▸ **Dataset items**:

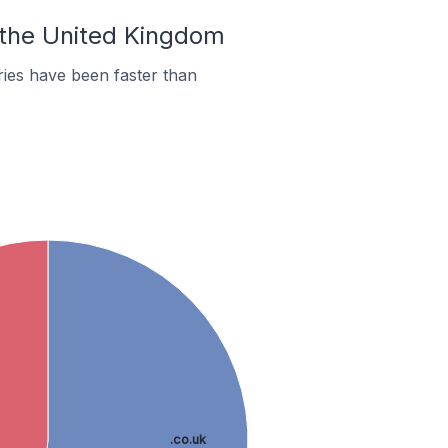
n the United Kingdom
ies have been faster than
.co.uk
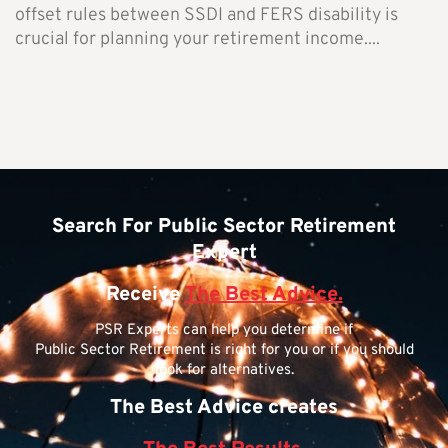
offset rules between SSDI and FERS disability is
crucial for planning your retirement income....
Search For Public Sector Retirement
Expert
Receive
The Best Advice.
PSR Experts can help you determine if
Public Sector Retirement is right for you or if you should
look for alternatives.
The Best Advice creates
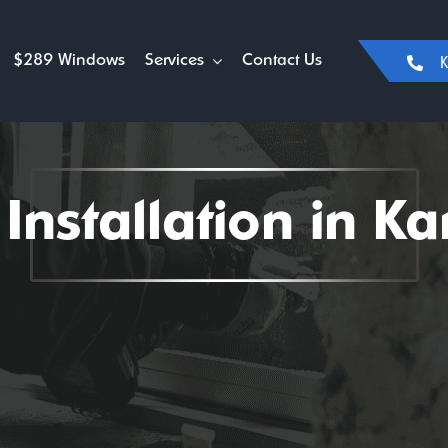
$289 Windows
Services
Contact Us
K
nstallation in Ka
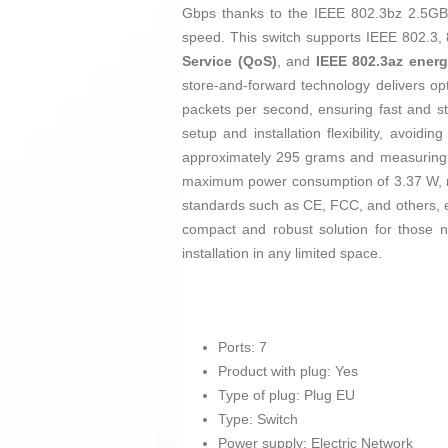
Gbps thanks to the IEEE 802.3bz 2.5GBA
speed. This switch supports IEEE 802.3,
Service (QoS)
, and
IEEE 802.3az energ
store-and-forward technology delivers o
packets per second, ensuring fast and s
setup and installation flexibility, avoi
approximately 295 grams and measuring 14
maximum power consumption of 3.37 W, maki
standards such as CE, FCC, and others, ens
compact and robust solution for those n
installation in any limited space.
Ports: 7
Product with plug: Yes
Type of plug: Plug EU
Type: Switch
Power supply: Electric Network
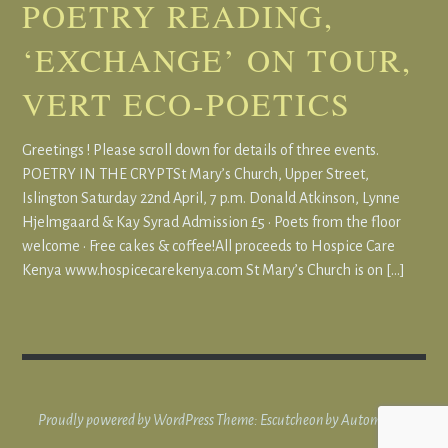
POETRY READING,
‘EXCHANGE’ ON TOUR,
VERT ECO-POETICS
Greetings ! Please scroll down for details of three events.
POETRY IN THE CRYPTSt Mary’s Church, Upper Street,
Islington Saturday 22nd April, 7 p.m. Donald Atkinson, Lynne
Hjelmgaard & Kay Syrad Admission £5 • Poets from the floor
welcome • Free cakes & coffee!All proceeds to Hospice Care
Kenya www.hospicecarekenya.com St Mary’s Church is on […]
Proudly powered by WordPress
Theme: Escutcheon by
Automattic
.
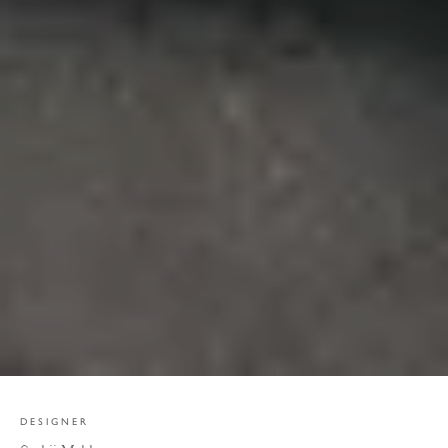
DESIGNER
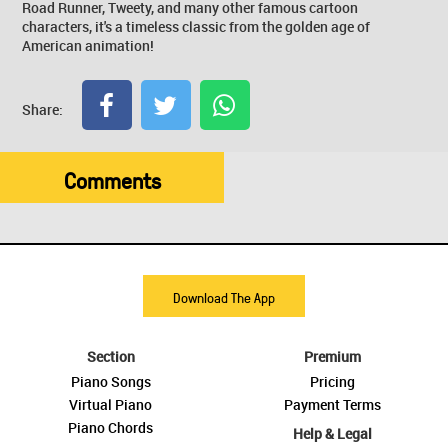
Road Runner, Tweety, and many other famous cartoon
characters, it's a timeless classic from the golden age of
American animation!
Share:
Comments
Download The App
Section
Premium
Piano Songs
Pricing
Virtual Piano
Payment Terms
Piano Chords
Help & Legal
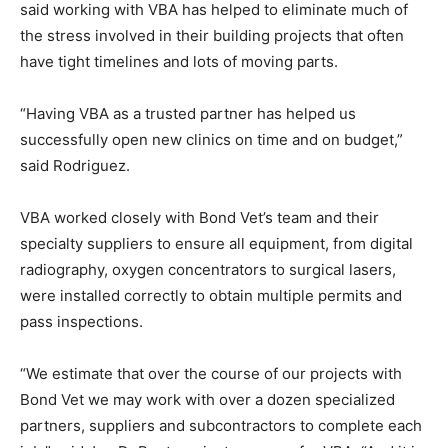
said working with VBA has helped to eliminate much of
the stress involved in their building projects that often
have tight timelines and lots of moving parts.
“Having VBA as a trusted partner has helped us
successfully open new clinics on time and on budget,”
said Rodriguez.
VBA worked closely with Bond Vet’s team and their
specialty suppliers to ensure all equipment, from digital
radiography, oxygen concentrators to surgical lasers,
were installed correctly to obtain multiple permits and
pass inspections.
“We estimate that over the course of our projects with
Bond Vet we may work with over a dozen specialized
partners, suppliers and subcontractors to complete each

▸ **WHAT THE TASK REQUIRES**:
In the data above, find each line that uses the string "plug". Copy it.

▸ **FINISHED TASK**:
Product with plug: Yes
Type of plug: Plug EU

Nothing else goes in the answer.